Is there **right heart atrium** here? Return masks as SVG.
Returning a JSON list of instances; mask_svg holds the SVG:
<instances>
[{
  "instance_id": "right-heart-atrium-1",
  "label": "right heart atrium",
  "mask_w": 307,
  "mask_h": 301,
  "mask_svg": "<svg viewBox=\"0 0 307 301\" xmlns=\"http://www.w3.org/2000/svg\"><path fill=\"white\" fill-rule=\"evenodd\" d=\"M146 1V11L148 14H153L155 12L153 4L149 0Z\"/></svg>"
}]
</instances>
============
PROBLEM DETAILS: After reading the entries, reproduce every one of them exactly.

OUTPUT OF THE EXERCISE:
Is there **right heart atrium** here? Return masks as SVG.
Returning a JSON list of instances; mask_svg holds the SVG:
<instances>
[{
  "instance_id": "right-heart-atrium-1",
  "label": "right heart atrium",
  "mask_w": 307,
  "mask_h": 301,
  "mask_svg": "<svg viewBox=\"0 0 307 301\" xmlns=\"http://www.w3.org/2000/svg\"><path fill=\"white\" fill-rule=\"evenodd\" d=\"M146 1V11L148 14H153L155 12L153 4L149 0Z\"/></svg>"
}]
</instances>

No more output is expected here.